Sophia grimaced. “Take a look. It’s already ugly.”

“Yeah, well, unless you can stop this guy, it’ll get worse.”

“Thanks for stating the obvious.”

He rolled the male onto his back. The victim had a goatee and the tattoo of a cross on his neck. A bloodstain indicated he’d been shot in the chest, but he hadn’t bled much more than the female.

“Son of a bitch knows how to make quick work of it.”

Vonnegut was talking about the killer, of course. Sophia had noticed that, too, but she wasn’t impressed. “A bullet at point-blank range is pretty effective.”

Crouching beside him, she began to search the victim’s pockets. Sometimes UDAs carried voter registration cards. These cards seemed to hold more significance to Mexicans than the same thing did to Americans.
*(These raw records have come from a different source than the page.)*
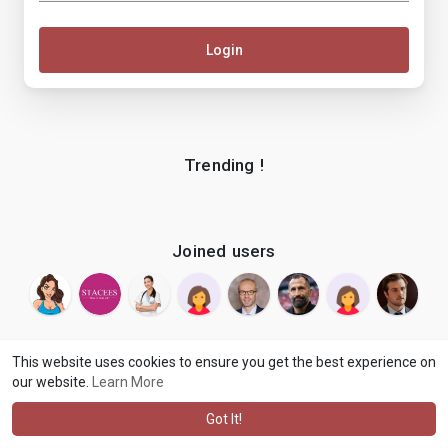
Login
Trending !
Joined users
This website uses cookies to ensure you get the best experience on
our website.
Learn More
© 2026 makenix
Terms of Use
Privacy Policy
Contact Us
·
·
·
About
Blog
Language
·
·
Got It!
·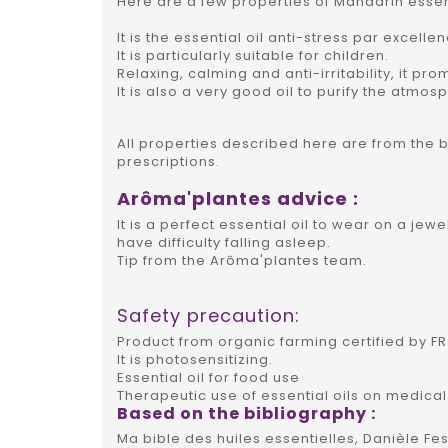
Here are a few properties of Mandarin essent
It is the essential oil anti-stress par excelle
It is particularly suitable for children.
Relaxing, calming and anti-irritability, it pro
It is also a very good oil to purify the atmos
All properties described here are from the 
prescriptions.
Arôma'plantes advice :
It is a perfect essential oil to wear on a jewe
have difficulty falling asleep.
Tip from the Arôma'plantes team.
Safety precaution:
Product from organic farming certified by FR 
It is photosensitizing.
Essential oil for food use
Therapeutic use of essential oils on medical
Based on the bibliography :
Ma bible des huiles essentielles, Danièle Fes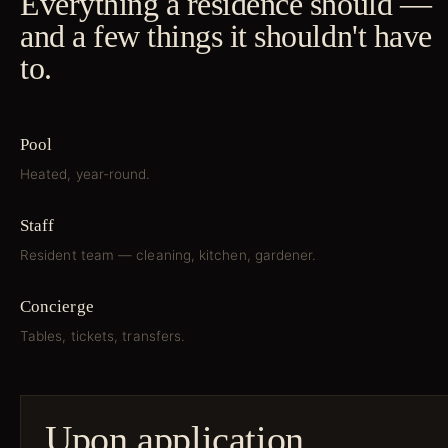
Everything a residence should —
and a few things it shouldn't have
to.
Pool
Heated, year-round.
Staff
Resident team — cleaning, kitchen, gardener.
Concierge
Tables, tickets, transfers.
Upon application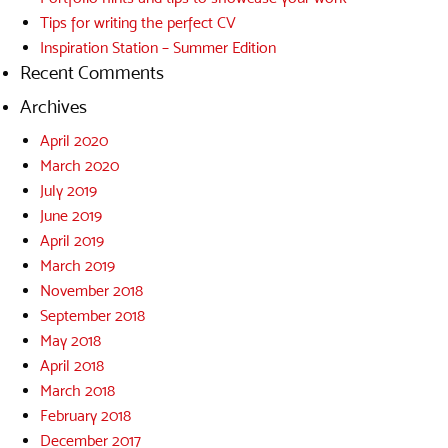
Tips for writing the perfect CV
Inspiration Station – Summer Edition
Recent Comments
Archives
April 2020
March 2020
July 2019
June 2019
April 2019
March 2019
November 2018
September 2018
May 2018
April 2018
March 2018
February 2018
December 2017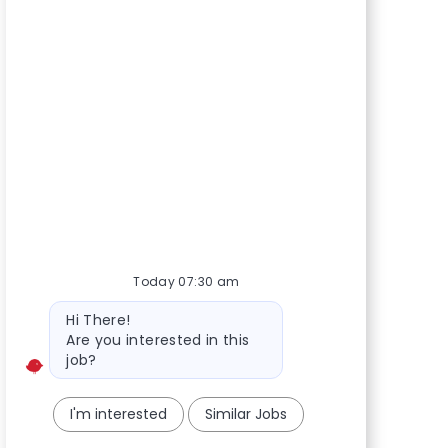
Today 07:30 am
Bot message
Hi There!
Are you interested in this
job?
I'm interested
Similar Jobs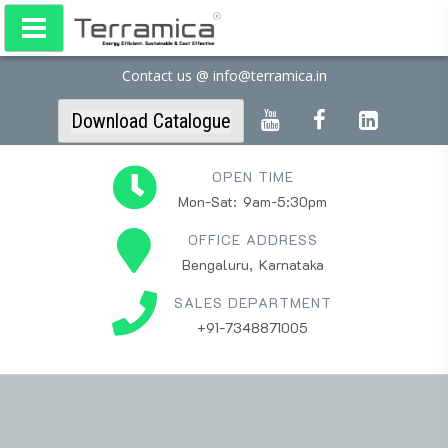
Contact us @ info@terramica.in
Download Catalogue
OPEN TIME
Mon-Sat: 9am-5:30pm
OFFICE ADDRESS
Bengaluru, Karnataka
SALES DEPARTMENT
+91-7348871005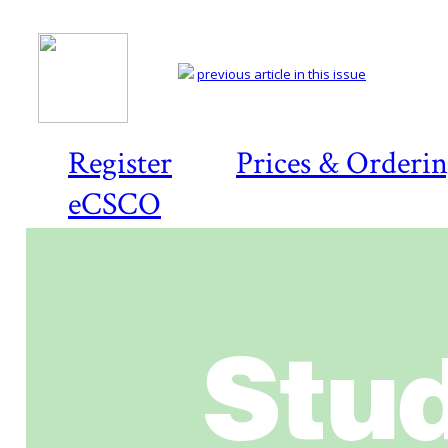
previous article in this issue
Register
Prices & Orderi
eCSCO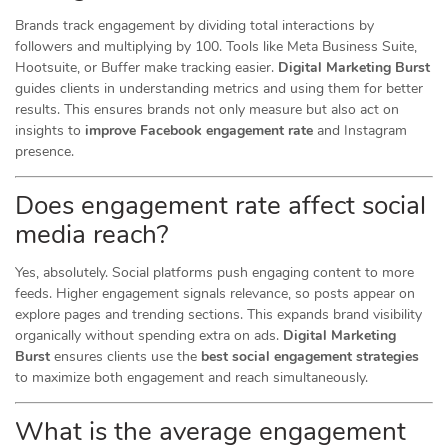
Brands track engagement by dividing total interactions by
followers and multiplying by 100. Tools like Meta Business Suite,
Hootsuite, or Buffer make tracking easier.
Digital Marketing Burst
guides clients in understanding metrics and using them for better
results. This ensures brands not only measure but also act on
insights to
improve Facebook engagement rate
and Instagram
presence.
Does engagement rate affect social
media reach?
Yes, absolutely. Social platforms push engaging content to more
feeds. Higher engagement signals relevance, so posts appear on
explore pages and trending sections. This expands brand visibility
organically without spending extra on ads.
Digital Marketing
Burst
ensures clients use the
best social engagement strategies
to maximize both engagement and reach simultaneously.
What is the average engagement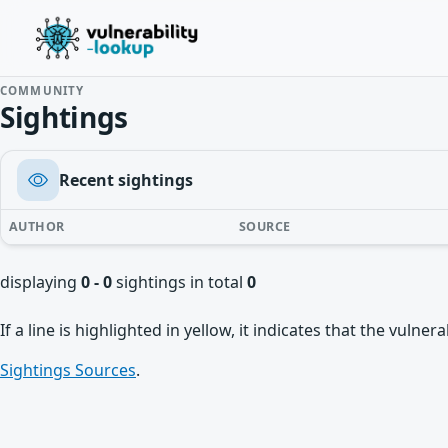
COMMUNITY
Sightings
Recent sightings
AUTHOR
SOURCE
displaying
0 - 0
sightings in total
0
If a line is highlighted in yellow, it indicates that the vulne
Sightings Sources
.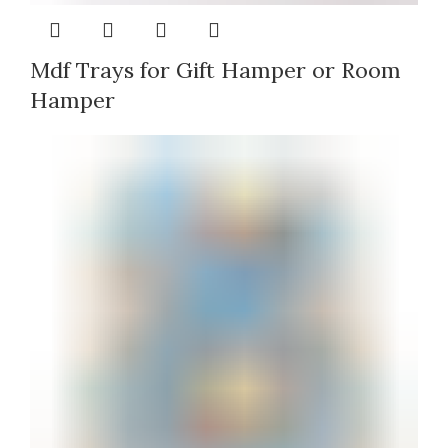
Mdf Trays for Gift Hamper or Room
Hamper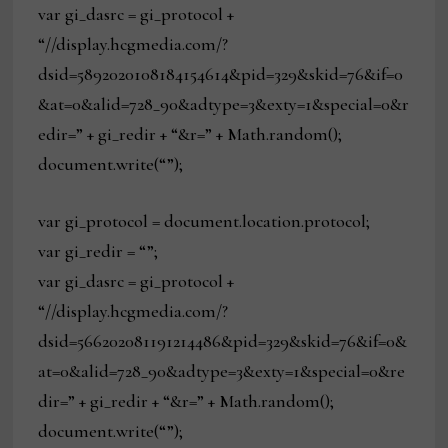
var gi_dasrc = gi_protocol +
“//display.hcgmedia.com/?
dsid=5892020108184154614&pid=329&skid=76&if=0
&at=0&alid=728_90&adtype=3&exty=1&special=0&r
edir=” + gi_redir + “&r=” + Math.random();
document.write(“”);
var gi_protocol = document.location.protocol;
var gi_redir = “”;
var gi_dasrc = gi_protocol +
“//display.hcgmedia.com/?
dsid=566202081191214486&pid=329&skid=76&if=0&
at=0&alid=728_90&adtype=3&exty=1&special=0&re
dir=” + gi_redir + “&r=” + Math.random();
document.write(“”);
Maybe because they included a photo, in addition to the standard name and address.

Unfortunately, this guy didn’t have any ID. Sophia found five hundred pesos—roughly the equivalent of fifty bucks—tucked into his right sock, as well as a piece of paper with a phone number that had a Tucson area code.

Suddenly light-headed, she swatted at the flies buzzing around the bodies and rocked back to fill her lungs with air that wasn’t pregnant with the smell of stale sweat and unwashed clothing. She hadn’t searched the woman yet, but she needed a moment to recover or she was going to be sick. Judging by the nausea roiling in her stomach, she was as pale as Grant had been the first time he saw one of the bodies.

“Why do you live here?” she asked Dr. Vonnegut while watching Grant finish with the yellow tape.

He was busy getting a body temperature. “What’d you say?”

“Why do you live near the border if you hate Mexicans?”

“I don’t hate Mexicans. I just want them to stay in their own country. Besides, my wife is from around here. And I like to be able to golf year-round.”